The other mention was of an arrest notice from 2012. He would have been 68 then. What he was arrested for and what subsequently happened were not given. To find out more would have required paying for the information. I didn’t need to know.
The perp photo was of a beaten, weathered, maybe drunk, man. All perps look drunk in their mug shots though. And not all perps are guilty. And whether a person is or not, one arrest or conviction does not a life make. These are not excuses. They are facts. But there it was, on the Internet. If that was all someone knew about Coach Petty, well then…
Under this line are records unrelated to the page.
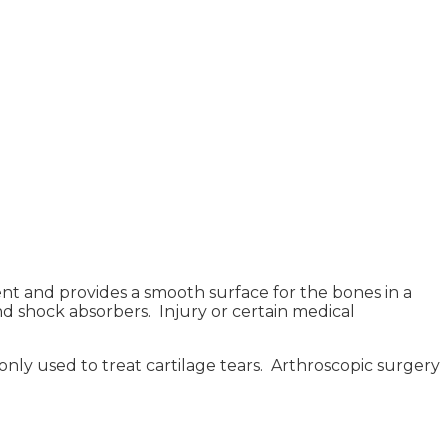
nt and provides a smooth surface for the bones in a
 and shock absorbers. Injury or certain medical
monly used to treat cartilage tears. Arthroscopic surgery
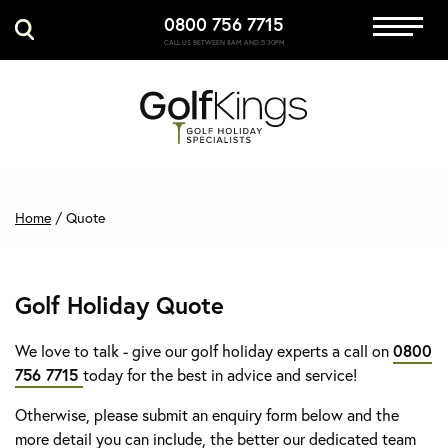
0800 756 7715
Immersive Golf
CALL US BETWEEN 8AM AND 5:30PM
GET A QUOTE
MANAGE MY BOOKING
Home
/
Quote
Golf Holiday Quote
We love to talk - give our golf holiday experts a call on
0800
756 7715
today for the best in advice and service!
Otherwise, please submit an enquiry form below and the
more detail you can include, the better our dedicated team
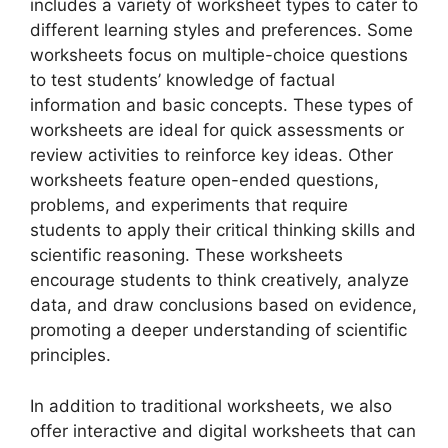
includes a variety of worksheet types to cater to
different learning styles and preferences. Some
worksheets focus on multiple-choice questions
to test students’ knowledge of factual
information and basic concepts. These types of
worksheets are ideal for quick assessments or
review activities to reinforce key ideas. Other
worksheets feature open-ended questions,
problems, and experiments that require
students to apply their critical thinking skills and
scientific reasoning. These worksheets
encourage students to think creatively, analyze
data, and draw conclusions based on evidence,
promoting a deeper understanding of scientific
principles.
In addition to traditional worksheets, we also
offer interactive and digital worksheets that can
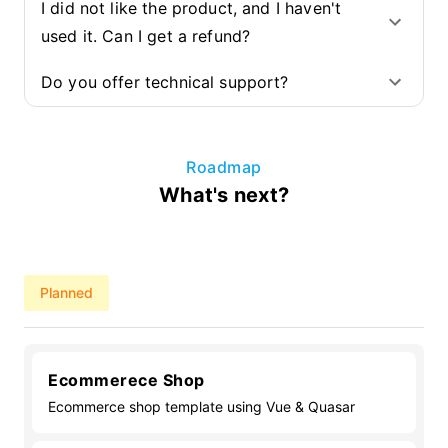
I did not like the product, and I haven't
used it. Can I get a refund?
Do you offer technical support?
Roadmap
What's next?
Planned
Ecommerece Shop
Ecommerce shop template using Vue & Quasar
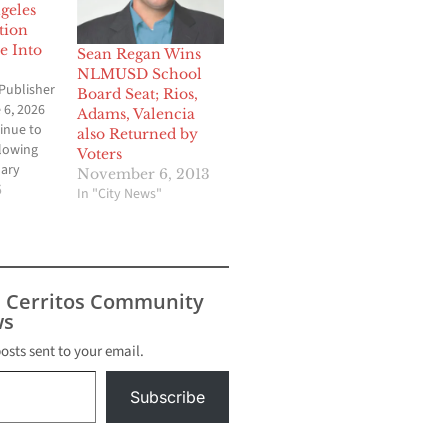
geles
tion
e Into
Sean Regan Wins
NLMUSD School
Publisher
Board Seat; Rios,
 6, 2026
Adams, Valencia
inue to
also Returned by
lowing
Voters
mary
November 6, 2013
s across
6
In "City News"
 Angeles
ed a mix
ctories,
pprovals
riguing
s Cerritos Community
ding
s
er. The
 local
posts sent to your email.
e Los
Subscribe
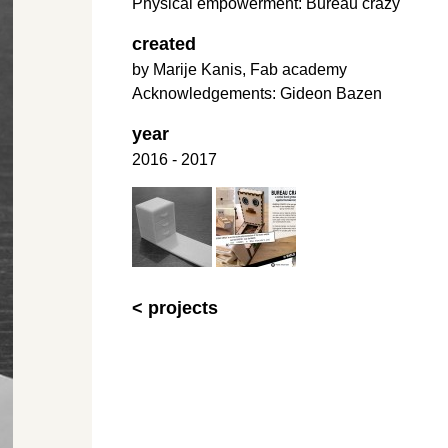
Physical empowerment: Bureau crazy
created
by Marije Kanis, Fab academy
Acknowledgements: Gideon Bazen
year
2016 - 2017
< projects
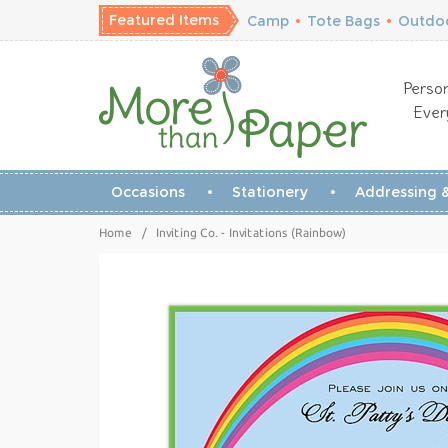
Featured Items
Camp
•
Tote Bags
•
Outdoo
Person
Ever
Occasions
Stationery
Addressing &
Home
/
Inviting Co. - Invitations (Rainbow)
I share these two mentions not to sway my or anyone else’s memories of James Alvin Petty, the teacher, coach, role model, or whatever we choose to remember him as. Google searches, Facebook posts, and AI are poor determiners of a life lived. Left to Google, the major event in Coach Petty’s life was the week he went missing in his truck and was found dead at the bottom of a river.
I barely knew Jim Petty, and he barely knew me, but what I do know, and what I feel about him, is so much more than what Google knows. Yet, my knowledge of him hardly defines the life he lived or captures who he was in his totality. But isn’t that the case for all us? What I do know about him mattered to a fourteen-year-old kid and matters now and for that, in memoriam, thank you, Coach Petty.